Destination Excellence: New Clinical Partnerships Inspire MD Students, Aid Community Organizations: Pulse Spring 2025
An innovative project from Drexel University College of Medicine has begun filling gaps left in community care and medical education in the wake of the 2019 closure of Hahnemann University Hospital. The initiative aims to build community-based partnerships and establish a health care consortium in the Philadelphia region. When Hahnemann — a primary teaching site for the College of Medicine — closed, health professions students lost clinical education opportunities, and patients from underserved Philadelphia communities lost access to care. Those communities have also been greatly impacted by the health care worker shortage caused by the COVID-19 pandemic.
Annette Gadegbeku, MD
To help stabilize health care for underserved patients and medical education for Drexel students, and to build community coalition, Annette Gadegbeku, MD, senior associate dean of community health and inclusive excellence, began working to create a consortium of Federally Qualified Health Centers (FQHCs). FQHCs are community-based health care organizations that provide comprehensive primary care and support services to underserved populations, caring for patients regardless of their insurance coverage or ability to pay. Her vision is to have FQHC partners in the area join a consortium with the College of Medicine, becoming preclinical and clinical rotation sites for MD program students while also benefiting from students’ assistance in patient care. The initiative aims to help better serve these communities and retain medical students as professionals interested in providing care for underserved patients.
Gadegbeku points out the mutual benefits of these relationships. “Early exposure to working with an FQHC means students may find a deep connection to the community and interest in the services provided,” she says. “We hope to develop providers who are willing to stay in underserved communities and provide care for those who are marginalized. I thought this FQHC consortium would be a great way to foster interest and a desire to build their careers in these or similar communities.”
Gadegbeku is also an associate professor and chief of the Division of Community Health in the Department of Family, Community & Preventive Medicine. She brings expertise in underserved community medicine and in medical education to the consortium project.
The initiative began by partnering with two local FQHCs, the Greater Philadelphia Health Alliance (GPHA) and Spectrum Health Services Inc. MD program students have gained valuable clinical experience while assisting these programs, with positive feedback from program leaders.
The work of the FQHC consortium aligns well with existing College of Medicine programs like Bridging the Gaps, which links students to educational opportunities working with underserved communities, and the Health Advocacy Practicum (HAP), a core course focused on health equity for all first- and second-year Drexel medical students. Both programs are part of the College’s efforts to provide future physicians with experience working with underserved patients.
In summer 2024, students began third- and fourth-year clinical rotations at GPHA. In fall 2024, some first-year MD students began yearlong HAP placements at both FQHCs. Rising second-year MD students were placed at the consortium’s two FQHCs for Bridging the Gaps community health internships over the summer, as well. Gadegbeku says the response was positive.
“The medical director we work with was very pleased with our students and was excited to have them, and they were very helpful to her,” she says. “The students said they also had a really great experience and learned a lot from being there at the center.” Gadegbeku sees enormous value in placing future physicians in their patients’ communities. “The biggest benefit for students is to learn from the communities that they’re engaging with,” she says. “There are a lot of unwritten lessons students learn: about themselves, about how to serve, about people, about differences, about how to communicate, about how to meet people where they are.”

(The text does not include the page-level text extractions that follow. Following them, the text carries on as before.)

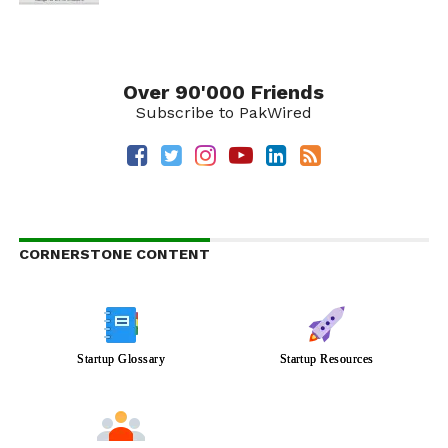
Over 90'000 Friends
Subscribe to PakWired
CORNERSTONE CONTENT
Startup Glossary
Startup Resources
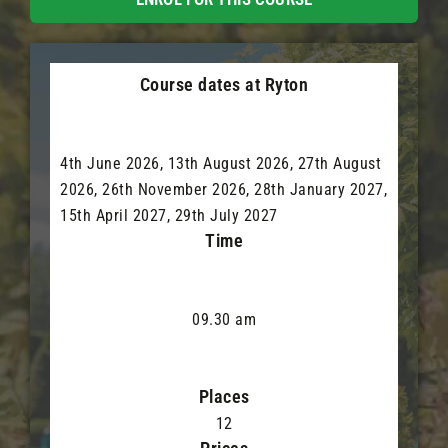
Course dates at Ryton
4th June 2026, 13th August 2026, 27th August
2026, 26th November 2026, 28th January 2027,
15th April 2027, 29th July 2027
Time
09.30 am
Places
12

Partnerships like the FQHC consortium help build positive, respectful, mutually beneficial relationships between providers and patients, according to Gadegbeku. “It’s important that community engagement opportunities are not just about going into communities and enforcing on them what we think they need,” she says. “It’s about partnering with them to not only assess what they need, but also to provide what they need and do it in a mutually beneficial way.”